Professor Silvia Vignolini, Yusuf Hamied Department of Chemistry

Project title: Sym-Bionic Matter: developing symbiotic relationships for light-matter interaction.

What is your research about?

“With this ERC grant I aim to develop new platforms and tools to study how different organisms build symbiotic interactions for light management and ‘evolve’ new symbiotic relationships, in which one of the organisms is replaced by an artificial material to generate a novel class of hybrid which I link to call ‘sym-BIonic matTEr’ – BiTe!”

How do you feel about being named a grantee?

“I was very excited to learn that I had been awarded an ERC grant and I look forward to starting the project. It’s an amazing opportunity for my team and me! 

“When you receive the evaluation response, you get an email notification that invites you to log into the EU portal to see the outcome of the evaluation. In those few minutes that it takes to open the right form on the platform, I experienced pure panic! When I finally open the letter, I had to read it three times to convince myself that I had been awarded the grant! It was a great day!”

 

Dr Kaisey Mandel, Institute of Astronomy, Statistical Laboratory of the Department of Pure Mathematics and Mathematical Statistics, Kavli Institute for Cosmology

Project title: Next-Generation Data-Driven Probabilistic Modelling of Type Ia Supernova SEDs in the Optical to Near-Infrared for Robust Cosmological Inference.

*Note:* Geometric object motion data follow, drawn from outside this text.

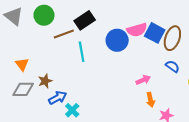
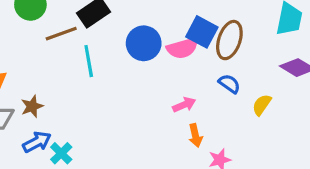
pink semicircle: (137, 30) -> (182, 48), moved
blue arrow: (58, 98) -> (37, 142), moved
cyan cross: (72, 110) -> (61, 153), moved

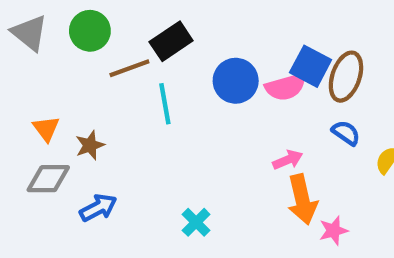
brown star: (32, 106) -> (90, 145), moved
orange arrow: (195, 135) -> (302, 199), size x1.6
cyan cross: (61, 153) -> (196, 222), moved

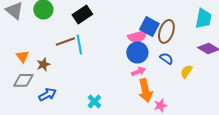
brown line: (129, 68) -> (65, 41), moved
blue circle: (236, 81) -> (137, 52), moved

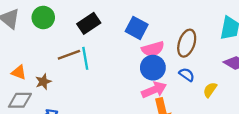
blue square: (149, 26) -> (137, 28), moved
orange triangle: (22, 56) -> (19, 72), turned -32
pink arrow: (138, 71) -> (154, 90), size x1.5

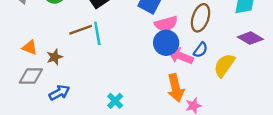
blue semicircle: (187, 75) -> (201, 50), turned 91
pink arrow: (154, 90) -> (180, 56), moved, turned -135
yellow semicircle: (210, 90) -> (224, 65), size x1.5

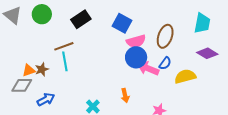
cyan line: (97, 33) -> (65, 61), moved
orange triangle: (30, 48) -> (29, 70), moved, turned -40
yellow semicircle: (224, 65) -> (185, 76), turned 40
orange arrow: (176, 88) -> (125, 95), moved, size x0.6

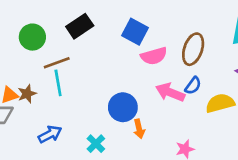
green circle: (42, 14) -> (32, 37), moved
blue circle: (136, 57) -> (123, 107), moved
blue arrow: (46, 99) -> (50, 134), moved

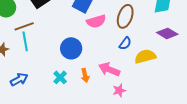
pink arrow: (170, 92) -> (109, 69), moved
blue circle: (123, 107) -> (71, 48), moved
cyan cross: (96, 144) -> (60, 77), moved

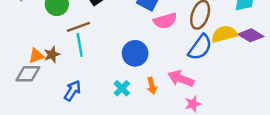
blue semicircle: (125, 43) -> (200, 47), size x1.6
yellow semicircle: (145, 56) -> (224, 34), moved
blue arrow: (19, 79) -> (72, 91), turned -30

What is your research about?

“My research focuses on utilising exploding stars called Type Ia supernovae to measure cosmological distances for tracing the history of cosmic expansion.

“I lead a project to develop state-of-the-art statistical models and advanced, data-driven techniques for analysing observations of these supernovae in optical and near-infrared light to determine more precise and accurate distances. 

“Applying these novel methods to supernova data from the Hubble Space Telescope, new ground-based surveys, and, in the near future, the Vera Rubin Observatory's Legacy Survey of Space and Time, we will pursue new and improved constraints on the accelerating expansion of the Universe and the nature of dark energy.”